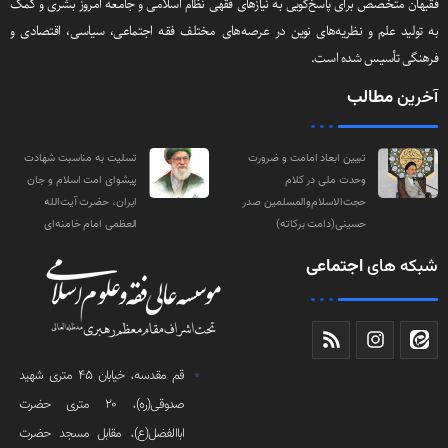
فقیهان متخصص برای پاسخ‌گویی به نیازهای فقهی نظام اسلامی و جامعه امروز بشری و کمک
به تولید علم و نظریه‌های نوین در عرصه‌های مختلف فقه اجتماعی‌، سیاسی‌، اقتصادی و
فرهنگی تأسیس شده است.
آخرین
مطالب
تبیین ابعاد امامت و ضرورت
تسلیت به مناسبت شهادت
وحدت ملی در کلام
پیشوای امت اسلام و جان
حجت‌الاسلام‌والمسلمین صدر
ایران، حضرت آیت‌الله
حسینی(دامت‌ برکاته)
العظمی امام خامنه‌ای
شبکه های
اجتماعی
قم مقدسه، خیابان 45 متری شهید
صدوقی(ره)، 20 متری حضرت
اباالفضل(ع)، مقابل مسجد حضرت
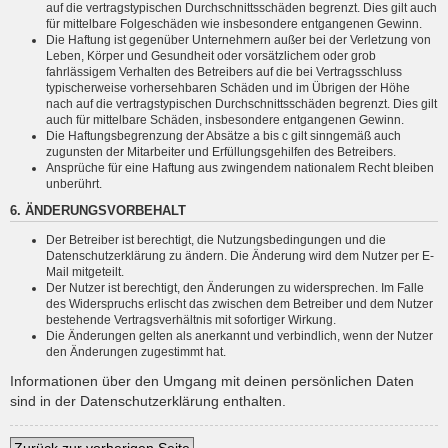
auf die vertragstypischen Durchschnittsschäden begrenzt. Dies gilt auch
für mittelbare Folgeschäden wie insbesondere entgangenen Gewinn.
Die Haftung ist gegenüber Unternehmern außer bei der Verletzung von
Leben, Körper und Gesundheit oder vorsätzlichem oder grob
fahrlässigem Verhalten des Betreibers auf die bei Vertragsschluss
typischerweise vorhersehbaren Schäden und im Übrigen der Höhe
nach auf die vertragstypischen Durchschnittsschäden begrenzt. Dies gilt
auch für mittelbare Schäden, insbesondere entgangenen Gewinn.
Die Haftungsbegrenzung der Absätze a bis c gilt sinngemäß auch
zugunsten der Mitarbeiter und Erfüllungsgehilfen des Betreibers.
Ansprüche für eine Haftung aus zwingendem nationalem Recht bleiben
unberührt.
6. ÄNDERUNGSVORBEHALT
Der Betreiber ist berechtigt, die Nutzungsbedingungen und die
Datenschutzerklärung zu ändern. Die Änderung wird dem Nutzer per E-
Mail mitgeteilt.
Der Nutzer ist berechtigt, den Änderungen zu widersprechen. Im Falle
des Widerspruchs erlischt das zwischen dem Betreiber und dem Nutzer
bestehende Vertragsverhältnis mit sofortiger Wirkung.
Die Änderungen gelten als anerkannt und verbindlich, wenn der Nutzer
den Änderungen zugestimmt hat.
Informationen über den Umgang mit deinen persönlichen Daten
sind in der Datenschutzerklärung enthalten.
Zurück zur vorherigen Seite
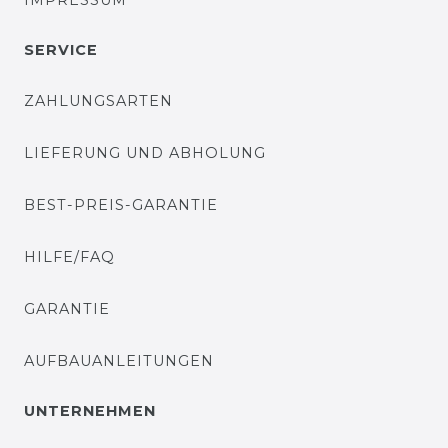
IMPRESSUM
SERVICE
ZAHLUNGSARTEN
LIEFERUNG UND ABHOLUNG
BEST-PREIS-GARANTIE
HILFE/FAQ
GARANTIE
AUFBAUANLEITUNGEN
UNTERNEHMEN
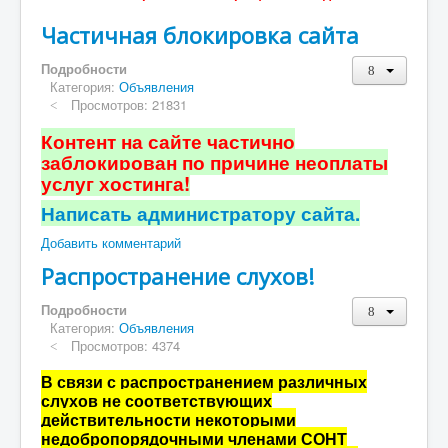
Частичная блокировка сайта
Подробности
Категория:
Объявления
Просмотров: 21831
Контент на сайте частично
заблокирован по причине неоплаты
услуг хостинга!
Написать администратору сайта.
Добавить комментарий
Распространение слухов!
Подробности
Категория:
Объявления
Просмотров: 4374
В связи с распространением различных
слухов не соответствующих
действительности некоторыми
недобропорядочными
членами СОНТ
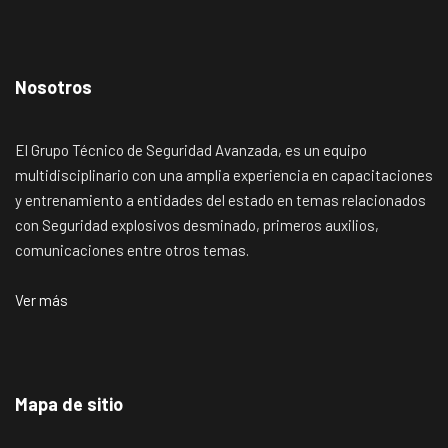
Nosotros
El Grupo Técnico de Seguridad Avanzada, es un equipo
multidisciplinario con una amplia experiencia en capacitaciones
y entrenamiento a entidades del estado en temas relacionados
con Seguridad explosivos desminado, primeros auxilios,
comunicaciones entre otros temas.
Ver más
Mapa de sitio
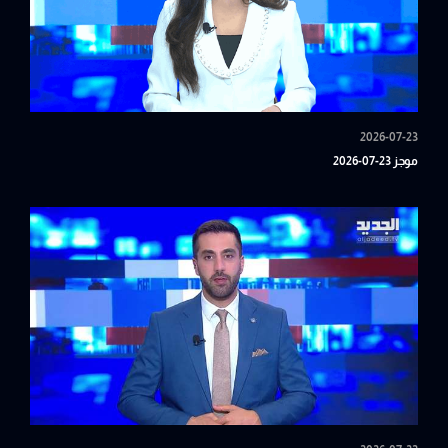
2026-07-23
موجز 23-07-2026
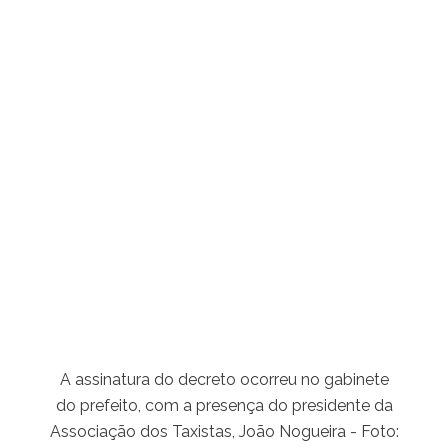
A assinatura do decreto ocorreu no gabinete
do prefeito, com a presença do presidente da
Associação dos Taxistas, João Nogueira - Foto:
++++
Your answer must be the records above, word for word, with every picture left out.

فقیهان متخصص برای پاسخ‌گویی به نیازهای فقهی نظام اسلامی و جامعه امروز بشری و کمک
به تولید علم و نظریه‌های نوین در عرصه‌های مختلف فقه اجتماعی‌، سیاسی‌، اقتصادی و
فرهنگی تأسیس شده است.
آخرین
مطالب
تبیین ابعاد امامت و ضرورت
تسلیت به مناسبت شهادت
وحدت ملی در کلام
پیشوای امت اسلام و جان
حجت‌الاسلام‌والمسلمین صدر
ایران، حضرت آیت‌الله
حسینی(دامت‌ برکاته)
العظمی امام خامنه‌ای
شبکه های
اجتماعی
قم مقدسه، خیابان 45 متری شهید
صدوقی(ره)، 20 متری حضرت
اباالفضل(ع)، مقابل مسجد حضرت
auf die vertragstypischen Durchschnittsschäden begrenzt. Dies gilt auch
für mittelbare Folgeschäden wie insbesondere entgangenen Gewinn.
Die Haftung ist gegenüber Unternehmern außer bei der Verletzung von
Leben, Körper und Gesundheit oder vorsätzlichem oder grob
fahrlässigem Verhalten des Betreibers auf die bei Vertragsschluss
typischerweise vorhersehbaren Schäden und im Übrigen der Höhe
nach auf die vertragstypischen Durchschnittsschäden begrenzt. Dies gilt
auch für mittelbare Schäden, insbesondere entgangenen Gewinn.
Die Haftungsbegrenzung der Absätze a bis c gilt sinngemäß auch
zugunsten der Mitarbeiter und Erfüllungsgehilfen des Betreibers.
Ansprüche für eine Haftung aus zwingendem nationalem Recht bleiben
unberührt.
6. ÄNDERUNGSVORBEHALT
Der Betreiber ist berechtigt, die Nutzungsbedingungen und die
Datenschutzerklärung zu ändern. Die Änderung wird dem Nutzer per E-
Mail mitgeteilt.
Der Nutzer ist berechtigt, den Änderungen zu widersprechen. Im Falle
des Widerspruchs erlischt das zwischen dem Betreiber und dem Nutzer
bestehende Vertragsverhältnis mit sofortiger Wirkung.
Die Änderungen gelten als anerkannt und verbindlich, wenn der Nutzer
den Änderungen zugestimmt hat.
Informationen über den Umgang mit deinen persönlichen Daten
sind in der Datenschutzerklärung enthalten.
Zurück zur vorherigen Seite
IMPRESSUM
SERVICE
ZAHLUNGSARTEN
LIEFERUNG UND ABHOLUNG
BEST-PREIS-GARANTIE
HILFE/FAQ
GARANTIE
AUFBAUANLEITUNGEN
UNTERNEHMEN
Частичная блокировка сайта
Подробности
Категория:
Объявления
Просмотров: 21831
Контент на сайте частично
заблокирован по причине неоплаты
услуг хостинга!
Написать администратору сайта.
Добавить комментарий
Распространение слухов!
Подробности
Категория:
Объявления
Просмотров: 4374
В связи с распространением различных
слухов не соответствующих
действительности некоторыми
недобропорядочными
членами СОНТ
Nosotros
El Grupo Técnico de Seguridad Avanzada, es un equipo
multidisciplinario con una amplia experiencia en capacitaciones
y entrenamiento a entidades del estado en temas relacionados
con Seguridad explosivos desminado, primeros auxilios,
comunicaciones entre otros temas.
Ver más
Mapa de sitio
2026-07-23
موجز 23-07-2026
A assinatura do decreto ocorreu no gabinete
do prefeito, com a presença do presidente da
Associação dos Taxistas, João Nogueira - Foto:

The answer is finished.